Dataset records

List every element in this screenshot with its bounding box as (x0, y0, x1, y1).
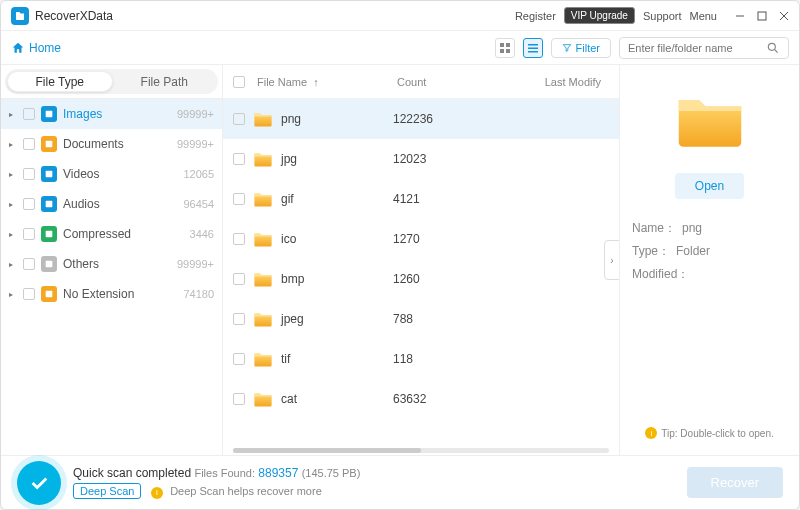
category-checkbox[interactable] (23, 168, 35, 180)
header-filename[interactable]: File Name ↑ (257, 76, 397, 88)
info-icon: i (151, 487, 163, 499)
row-checkbox[interactable] (233, 313, 245, 325)
svg-rect-3 (500, 49, 504, 53)
select-all-checkbox[interactable] (233, 76, 245, 88)
open-button[interactable]: Open (675, 173, 744, 199)
category-icon (41, 286, 57, 302)
app-logo (11, 7, 29, 25)
table-row[interactable]: png122236 (223, 99, 619, 139)
row-count: 788 (393, 312, 493, 326)
category-count: 74180 (183, 288, 214, 300)
svg-rect-14 (46, 261, 53, 268)
register-link[interactable]: Register (515, 10, 556, 22)
table-row[interactable]: bmp1260 (223, 259, 619, 299)
table-row[interactable]: cat63632 (223, 379, 619, 419)
search-box[interactable] (619, 37, 789, 59)
category-checkbox[interactable] (23, 228, 35, 240)
maximize-icon[interactable] (757, 11, 767, 21)
category-label: Videos (63, 167, 177, 181)
row-name: gif (281, 192, 393, 206)
category-checkbox[interactable] (23, 108, 35, 120)
grid-view-button[interactable] (495, 38, 515, 58)
row-checkbox[interactable] (233, 193, 245, 205)
category-checkbox[interactable] (23, 138, 35, 150)
scan-status: Quick scan completed Files Found: 889357… (73, 466, 360, 480)
category-count: 99999+ (177, 108, 214, 120)
sidebar-item-compressed[interactable]: ▸Compressed3446 (1, 219, 222, 249)
vip-upgrade-button[interactable]: VIP Upgrade (564, 7, 635, 24)
row-name: jpg (281, 152, 393, 166)
row-checkbox[interactable] (233, 393, 245, 405)
table-row[interactable]: tif118 (223, 339, 619, 379)
sidebar-item-others[interactable]: ▸Others99999+ (1, 249, 222, 279)
row-checkbox[interactable] (233, 233, 245, 245)
row-checkbox[interactable] (233, 353, 245, 365)
filter-button[interactable]: Filter (551, 38, 611, 58)
details-name: Name：png (632, 217, 787, 240)
deep-scan-tip: Deep Scan helps recover more (170, 485, 322, 497)
svg-rect-6 (528, 47, 538, 49)
recover-button[interactable]: Recover (687, 467, 783, 498)
file-list: File Name ↑ Count Last Modify png122236j… (223, 65, 619, 455)
table-row[interactable]: jpg12023 (223, 139, 619, 179)
horizontal-scrollbar[interactable] (233, 448, 609, 453)
svg-rect-9 (46, 111, 53, 118)
row-name: cat (281, 392, 393, 406)
svg-rect-5 (528, 44, 538, 46)
list-view-button[interactable] (523, 38, 543, 58)
category-checkbox[interactable] (23, 288, 35, 300)
header-modify[interactable]: Last Modify (497, 76, 609, 88)
row-count: 1260 (393, 272, 493, 286)
tab-file-path[interactable]: File Path (113, 71, 217, 92)
category-icon (41, 136, 57, 152)
tip-text: i Tip: Double-click to open. (645, 427, 773, 439)
category-count: 96454 (183, 198, 214, 210)
search-input[interactable] (628, 42, 766, 54)
row-checkbox[interactable] (233, 113, 245, 125)
sidebar-item-documents[interactable]: ▸Documents99999+ (1, 129, 222, 159)
row-count: 122236 (393, 112, 493, 126)
category-label: Documents (63, 137, 171, 151)
support-link[interactable]: Support (643, 10, 682, 22)
row-name: jpeg (281, 312, 393, 326)
category-count: 99999+ (177, 258, 214, 270)
menu-link[interactable]: Menu (689, 10, 717, 22)
minimize-icon[interactable] (735, 11, 745, 21)
svg-rect-1 (500, 43, 504, 47)
tab-file-type[interactable]: File Type (7, 71, 113, 92)
home-label: Home (29, 41, 61, 55)
home-button[interactable]: Home (11, 41, 61, 55)
footer: Quick scan completed Files Found: 889357… (1, 455, 799, 509)
table-row[interactable]: jpeg788 (223, 299, 619, 339)
scan-complete-icon (17, 461, 61, 505)
close-icon[interactable] (779, 11, 789, 21)
row-checkbox[interactable] (233, 273, 245, 285)
sidebar-item-images[interactable]: ▸Images99999+ (1, 99, 222, 129)
header-count[interactable]: Count (397, 76, 497, 88)
info-icon: i (645, 427, 657, 439)
row-count: 12023 (393, 152, 493, 166)
row-name: tif (281, 352, 393, 366)
row-count: 63632 (393, 392, 493, 406)
sidebar-item-no-extension[interactable]: ▸No Extension74180 (1, 279, 222, 309)
row-checkbox[interactable] (233, 153, 245, 165)
sidebar-item-audios[interactable]: ▸Audios96454 (1, 189, 222, 219)
category-checkbox[interactable] (23, 198, 35, 210)
expand-panel-button[interactable]: › (604, 240, 619, 280)
category-icon (41, 196, 57, 212)
row-name: png (281, 112, 393, 126)
svg-point-8 (768, 43, 775, 50)
category-icon (41, 226, 57, 242)
category-label: Audios (63, 197, 177, 211)
table-row[interactable]: ico1270 (223, 219, 619, 259)
category-icon (41, 256, 57, 272)
svg-rect-2 (506, 43, 510, 47)
search-icon[interactable] (766, 41, 780, 55)
chevron-right-icon: ▸ (9, 200, 17, 209)
category-checkbox[interactable] (23, 258, 35, 270)
table-row[interactable]: gif4121 (223, 179, 619, 219)
svg-rect-0 (758, 12, 766, 20)
chevron-right-icon: ▸ (9, 110, 17, 119)
deep-scan-button[interactable]: Deep Scan (73, 483, 141, 499)
sidebar-item-videos[interactable]: ▸Videos12065 (1, 159, 222, 189)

Instructions for the task: State only how many lines above contain "Files".

Solution: 2